Start of Data records
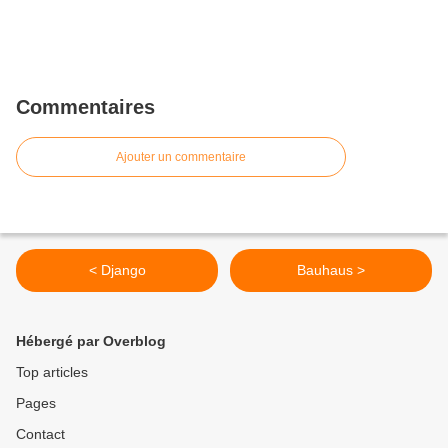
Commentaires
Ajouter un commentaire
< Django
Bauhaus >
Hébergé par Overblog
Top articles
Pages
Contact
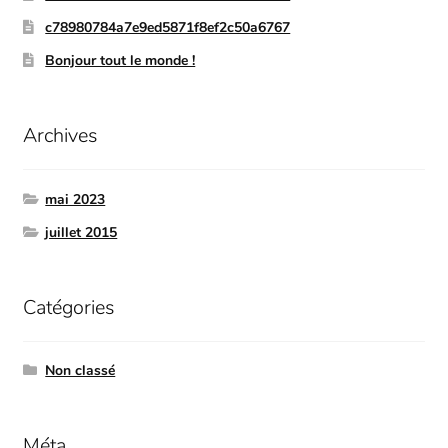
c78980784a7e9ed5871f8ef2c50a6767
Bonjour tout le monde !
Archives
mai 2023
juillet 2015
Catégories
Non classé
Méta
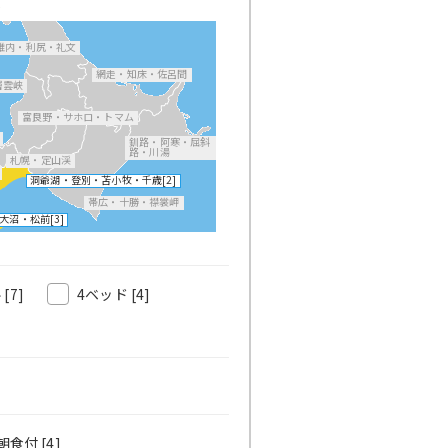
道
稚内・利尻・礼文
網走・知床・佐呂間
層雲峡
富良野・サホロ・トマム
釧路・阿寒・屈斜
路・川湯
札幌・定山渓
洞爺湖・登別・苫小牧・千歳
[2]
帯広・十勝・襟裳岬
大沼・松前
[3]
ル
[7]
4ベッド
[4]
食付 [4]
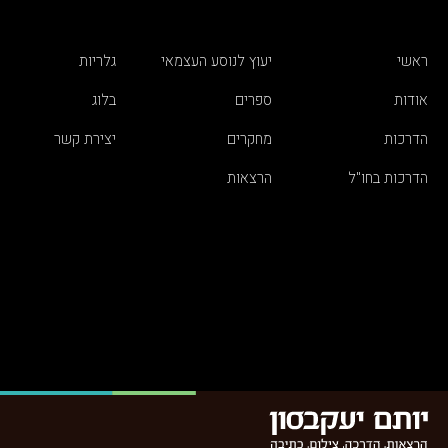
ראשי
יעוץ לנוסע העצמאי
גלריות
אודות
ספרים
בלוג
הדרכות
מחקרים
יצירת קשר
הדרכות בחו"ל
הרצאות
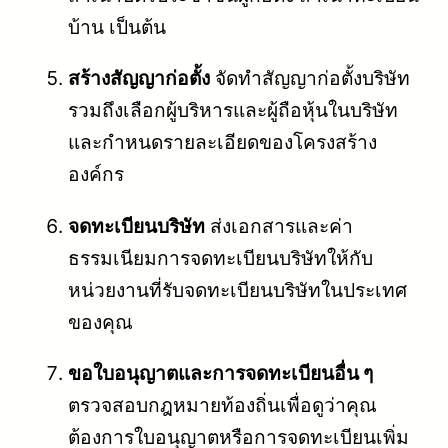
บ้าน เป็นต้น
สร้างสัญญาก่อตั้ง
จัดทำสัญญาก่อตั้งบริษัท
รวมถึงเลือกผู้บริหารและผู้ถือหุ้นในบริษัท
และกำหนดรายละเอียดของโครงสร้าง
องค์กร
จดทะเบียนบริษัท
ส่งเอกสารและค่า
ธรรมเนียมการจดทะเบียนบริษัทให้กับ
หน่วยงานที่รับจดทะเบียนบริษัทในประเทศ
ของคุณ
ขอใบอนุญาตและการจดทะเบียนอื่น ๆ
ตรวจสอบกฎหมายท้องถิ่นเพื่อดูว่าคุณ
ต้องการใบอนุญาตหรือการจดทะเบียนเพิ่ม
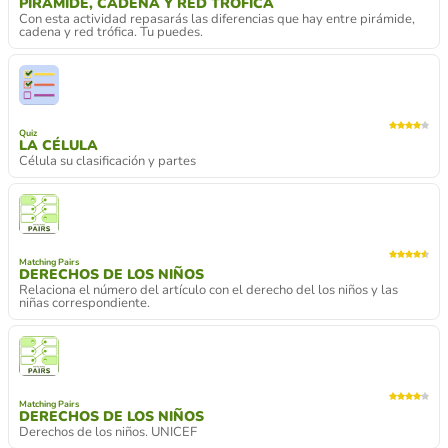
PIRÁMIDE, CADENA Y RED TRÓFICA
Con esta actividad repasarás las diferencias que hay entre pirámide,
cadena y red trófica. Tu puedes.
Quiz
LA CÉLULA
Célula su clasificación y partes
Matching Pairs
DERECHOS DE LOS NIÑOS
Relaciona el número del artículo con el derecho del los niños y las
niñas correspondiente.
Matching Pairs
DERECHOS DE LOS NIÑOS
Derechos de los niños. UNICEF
End of Data records
Start of Data records
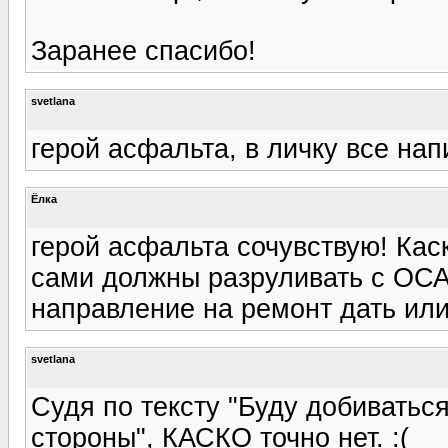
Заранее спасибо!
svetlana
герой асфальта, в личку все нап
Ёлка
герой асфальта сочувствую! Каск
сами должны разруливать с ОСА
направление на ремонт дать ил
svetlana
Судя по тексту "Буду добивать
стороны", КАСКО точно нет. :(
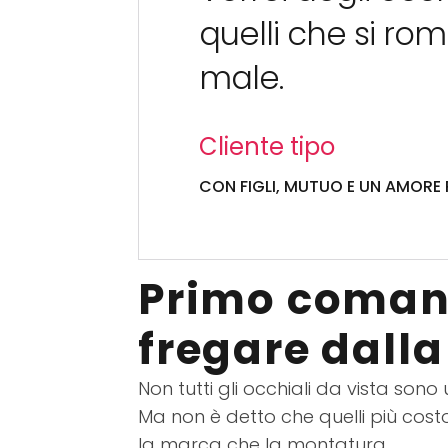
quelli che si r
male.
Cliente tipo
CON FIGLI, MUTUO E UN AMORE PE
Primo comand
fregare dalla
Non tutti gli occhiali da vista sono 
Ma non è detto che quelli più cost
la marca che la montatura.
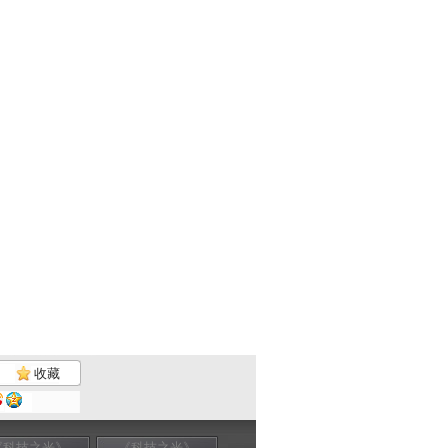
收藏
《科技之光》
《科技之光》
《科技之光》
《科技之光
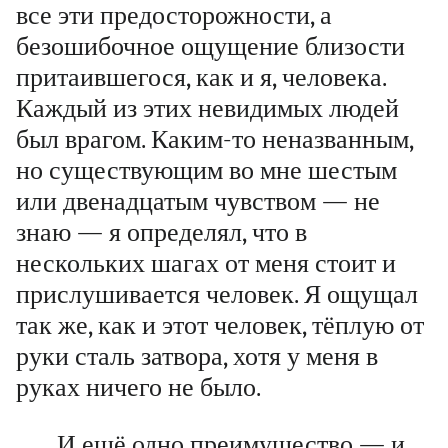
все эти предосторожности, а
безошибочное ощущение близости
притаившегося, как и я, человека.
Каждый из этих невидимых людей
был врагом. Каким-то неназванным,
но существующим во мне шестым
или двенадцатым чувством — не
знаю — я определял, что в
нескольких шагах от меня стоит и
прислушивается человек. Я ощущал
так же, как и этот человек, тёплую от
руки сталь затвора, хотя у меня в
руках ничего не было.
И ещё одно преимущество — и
End of Data records
### Exercise directions
Only the lines above from the one with "Con esta actividad" through the one with "Derechos de los niños. UNICEF" should be duplicated, character for character.

### Result of this task
Con esta actividad repasarás las diferencias que hay entre pirámide,
cadena y red trófica. Tu puedes.
Quiz
LA CÉLULA
Célula su clasificación y partes
Matching Pairs
DERECHOS DE LOS NIÑOS
Relaciona el número del artículo con el derecho del los niños y las
niñas correspondiente.
Matching Pairs
DERECHOS DE LOS NIÑOS
Derechos de los niños. UNICEF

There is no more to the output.